Nothing but a verbatim copy of the data, minus the images, should be returned.

(Transcribed page contents)
++++++
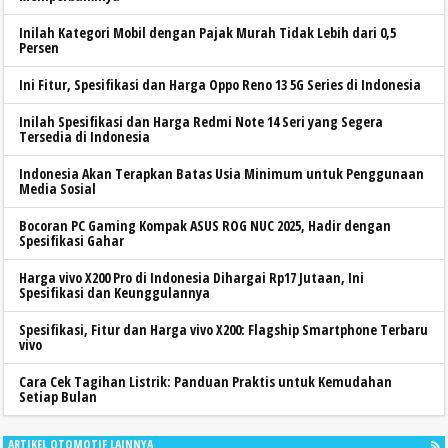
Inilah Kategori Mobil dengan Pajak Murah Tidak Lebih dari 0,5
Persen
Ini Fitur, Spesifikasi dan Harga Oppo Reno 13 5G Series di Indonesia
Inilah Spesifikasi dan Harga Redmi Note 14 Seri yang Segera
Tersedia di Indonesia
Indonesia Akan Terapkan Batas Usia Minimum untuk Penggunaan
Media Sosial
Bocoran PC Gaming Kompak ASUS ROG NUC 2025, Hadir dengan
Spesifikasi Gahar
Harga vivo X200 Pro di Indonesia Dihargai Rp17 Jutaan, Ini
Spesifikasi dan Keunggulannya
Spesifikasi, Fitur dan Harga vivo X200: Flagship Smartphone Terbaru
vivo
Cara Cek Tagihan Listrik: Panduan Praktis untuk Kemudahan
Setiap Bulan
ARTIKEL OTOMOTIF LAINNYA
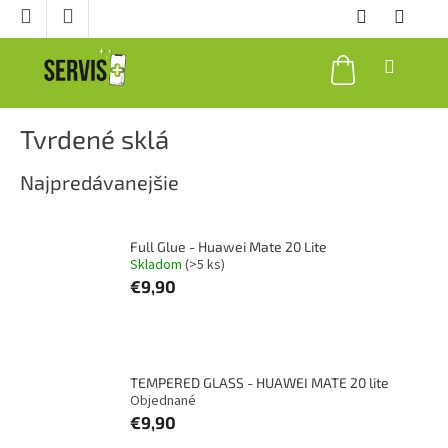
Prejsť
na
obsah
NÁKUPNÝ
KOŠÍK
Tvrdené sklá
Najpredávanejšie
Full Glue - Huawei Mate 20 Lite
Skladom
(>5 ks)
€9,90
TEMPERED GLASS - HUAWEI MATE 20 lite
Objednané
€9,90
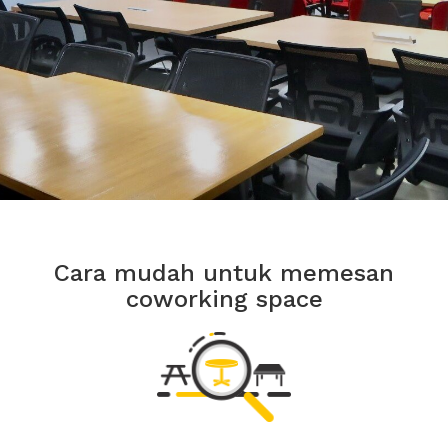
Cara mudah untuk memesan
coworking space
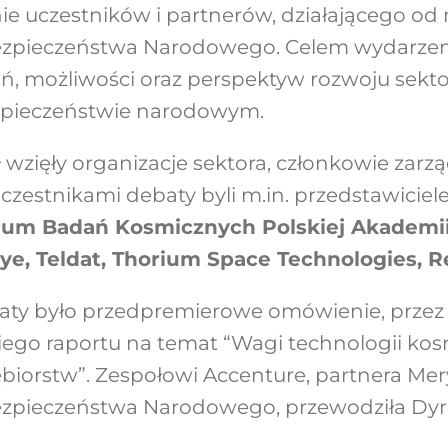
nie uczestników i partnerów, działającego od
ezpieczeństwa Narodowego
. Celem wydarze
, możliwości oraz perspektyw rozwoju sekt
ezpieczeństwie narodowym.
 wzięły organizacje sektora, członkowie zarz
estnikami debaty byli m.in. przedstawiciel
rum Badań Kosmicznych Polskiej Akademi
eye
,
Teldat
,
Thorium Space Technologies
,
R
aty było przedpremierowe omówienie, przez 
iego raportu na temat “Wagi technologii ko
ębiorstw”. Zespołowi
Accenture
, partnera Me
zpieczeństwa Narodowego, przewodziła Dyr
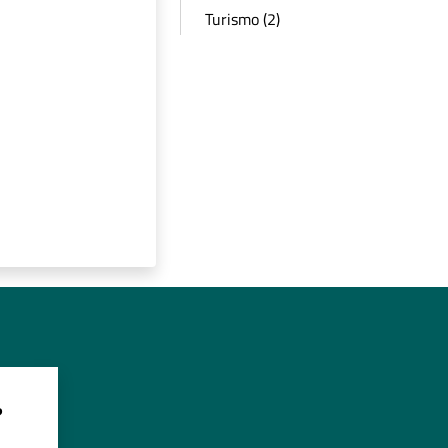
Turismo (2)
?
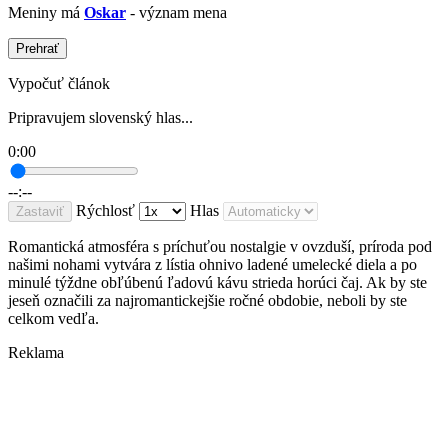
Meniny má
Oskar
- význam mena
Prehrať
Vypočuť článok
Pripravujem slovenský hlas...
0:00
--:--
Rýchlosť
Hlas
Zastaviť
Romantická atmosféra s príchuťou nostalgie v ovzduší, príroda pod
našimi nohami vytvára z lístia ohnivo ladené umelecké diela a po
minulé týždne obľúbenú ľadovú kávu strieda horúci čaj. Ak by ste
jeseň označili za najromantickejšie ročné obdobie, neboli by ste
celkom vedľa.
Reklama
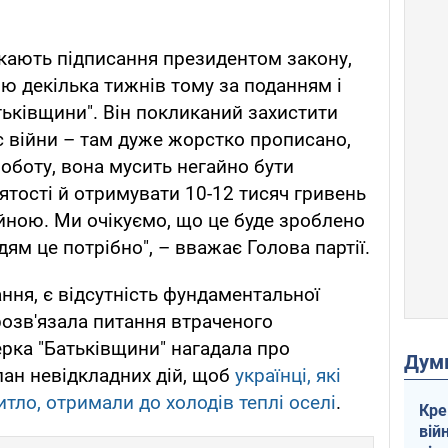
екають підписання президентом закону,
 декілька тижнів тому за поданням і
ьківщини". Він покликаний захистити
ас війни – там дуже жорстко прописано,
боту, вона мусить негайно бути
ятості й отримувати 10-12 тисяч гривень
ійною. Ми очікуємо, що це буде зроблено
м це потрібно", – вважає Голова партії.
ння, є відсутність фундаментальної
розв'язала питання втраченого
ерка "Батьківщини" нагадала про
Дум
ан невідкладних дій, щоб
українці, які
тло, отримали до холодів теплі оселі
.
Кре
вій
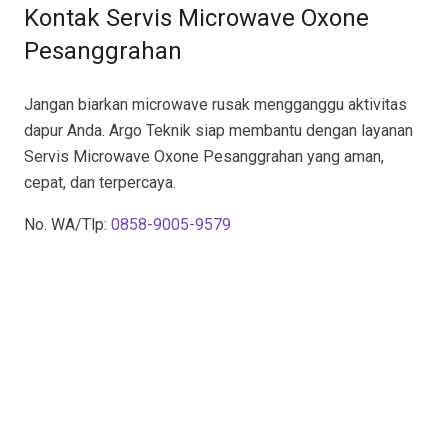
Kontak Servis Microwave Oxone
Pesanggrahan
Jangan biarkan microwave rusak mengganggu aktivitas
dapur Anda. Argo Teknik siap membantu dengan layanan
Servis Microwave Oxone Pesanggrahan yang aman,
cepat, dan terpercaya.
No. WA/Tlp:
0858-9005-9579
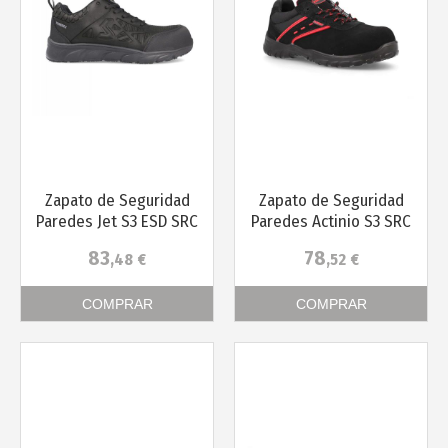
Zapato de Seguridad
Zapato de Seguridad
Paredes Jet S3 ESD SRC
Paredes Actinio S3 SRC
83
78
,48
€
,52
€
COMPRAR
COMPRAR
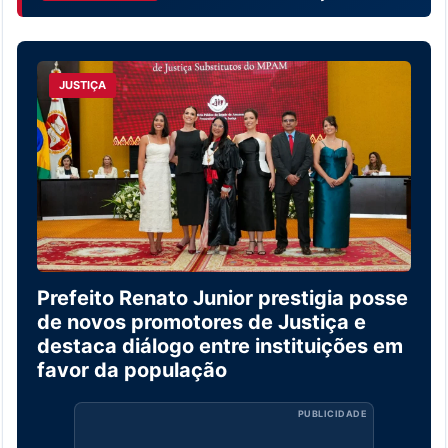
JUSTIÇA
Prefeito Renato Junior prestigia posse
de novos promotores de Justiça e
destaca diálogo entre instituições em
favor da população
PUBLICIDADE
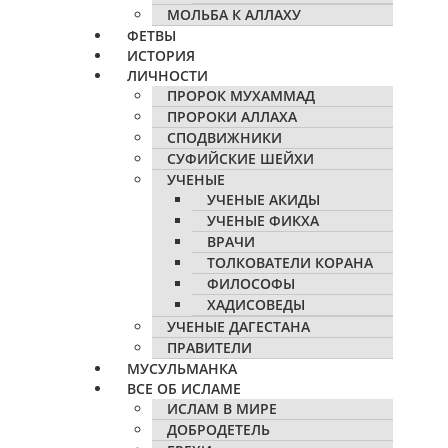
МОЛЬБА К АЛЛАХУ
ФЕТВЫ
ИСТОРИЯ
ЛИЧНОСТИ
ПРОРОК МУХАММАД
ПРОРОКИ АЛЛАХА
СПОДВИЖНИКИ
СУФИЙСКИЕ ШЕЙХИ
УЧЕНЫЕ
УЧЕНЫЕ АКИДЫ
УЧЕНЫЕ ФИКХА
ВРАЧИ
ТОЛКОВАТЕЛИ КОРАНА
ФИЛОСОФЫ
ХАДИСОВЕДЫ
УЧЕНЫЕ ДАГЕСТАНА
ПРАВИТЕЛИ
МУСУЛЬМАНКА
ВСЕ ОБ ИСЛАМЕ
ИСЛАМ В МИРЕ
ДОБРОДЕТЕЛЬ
++++++
* [RESPONSE TO THE TASK]
Inilah Kategori Mobil dengan Pajak Murah Tidak Lebih dari 0,5
Persen
Ini Fitur, Spesifikasi dan Harga Oppo Reno 13 5G Series di Indonesia
Inilah Spesifikasi dan Harga Redmi Note 14 Seri yang Segera
Tersedia di Indonesia
Indonesia Akan Terapkan Batas Usia Minimum untuk Penggunaan
Media Sosial
Bocoran PC Gaming Kompak ASUS ROG NUC 2025, Hadir dengan
Spesifikasi Gahar
Harga vivo X200 Pro di Indonesia Dihargai Rp17 Jutaan, Ini
Spesifikasi dan Keunggulannya
Spesifikasi, Fitur dan Harga vivo X200: Flagship Smartphone Terbaru
vivo
Cara Cek Tagihan Listrik: Panduan Praktis untuk Kemudahan
Setiap Bulan
ARTIKEL OTOMOTIF LAINNYA
Prejsť
na
obsah
NÁKUPNÝ
KOŠÍK
Tvrdené sklá
Najpredávanejšie
Full Glue - Huawei Mate 20 Lite
Skladom
(>5 ks)
€9,90
TEMPERED GLASS - HUAWEI MATE 20 lite
Objednané
€9,90
Cara mudah untuk memesan
coworking space
nie uczestników i partnerów, działającego od
ezpieczeństwa Narodowego
. Celem wydarze
, możliwości oraz perspektyw rozwoju sekt
ezpieczeństwie narodowym.
 wzięły organizacje sektora, członkowie zarz
estnikami debaty byli m.in. przedstawiciel
rum Badań Kosmicznych Polskiej Akademi
eye
,
Teldat
,
Thorium Space Technologies
,
R
aty było przedpremierowe omówienie, przez 
iego raportu na temat “Wagi technologii ko
ębiorstw”. Zespołowi
Accenture
, partnera Me
zpieczeństwa Narodowego, przewodziła Dyr
Turismo (2)
?
Meniny má
Oskar
- význam mena
Prehrať
Vypočuť článok
Pripravujem slovenský hlas...
0:00
--:--
Rýchlosť
Hlas
Zastaviť
Romantická atmosféra s príchuťou nostalgie v ovzduší, príroda pod
našimi nohami vytvára z lístia ohnivo ladené umelecké diela a po
minulé týždne obľúbenú ľadovú kávu strieda horúci čaj. Ak by ste
jeseň označili za najromantickejšie ročné obdobie, neboli by ste
celkom vedľa.
Reklama
екають підписання президентом закону,
 декілька тижнів тому за поданням і
ьківщини". Він покликаний захистити
ас війни – там дуже жорстко прописано,
боту, вона мусить негайно бути
ятості й отримувати 10-12 тисяч гривень
ійною. Ми очікуємо, що це буде зроблено
м це потрібно", – вважає Голова партії.
ння, є відсутність фундаментальної
розв'язала питання втраченого
ерка "Батьківщини" нагадала про
Дум
ан невідкладних дій, щоб
українці, які
тло, отримали до холодів теплі оселі
.
Кре
вій
Kontak Servis Microwave Oxone
Pesanggrahan
Jangan biarkan microwave rusak mengganggu aktivitas
dapur Anda. Argo Teknik siap membantu dengan layanan
Servis Microwave Oxone Pesanggrahan yang aman,
cepat, dan terpercaya.
No. WA/Tlp:
0858-9005-9579
Zapato de Seguridad
Zapato de Seguridad
Paredes Jet S3 ESD SRC
Paredes Actinio S3 SRC
83
78
,48
€
,52
€
COMPRAR
COMPRAR
JUSTIÇA
Prefeito Renato Junior prestigia posse
de novos promotores de Justiça e
destaca diálogo entre instituições em
favor da população
PUBLICIDADE
МОЛЬБА К АЛЛАХУ
ФЕТВЫ
ИСТОРИЯ
ЛИЧНОСТИ
ПРОРОК МУХАММАД
ПРОРОКИ АЛЛАХА
СПОДВИЖНИКИ
СУФИЙСКИЕ ШЕЙХИ
УЧЕНЫЕ
УЧЕНЫЕ АКИДЫ
УЧЕНЫЕ ФИКХА
ВРАЧИ
ТОЛКОВАТЕЛИ КОРАНА
ФИЛОСОФЫ
ХАДИСОВЕДЫ
УЧЕНЫЕ ДАГЕСТАНА
ПРАВИТЕЛИ
МУСУЛЬМАНКА
ВСЕ ОБ ИСЛАМЕ
ИСЛАМ В МИРЕ
ДОБРОДЕТЕЛЬ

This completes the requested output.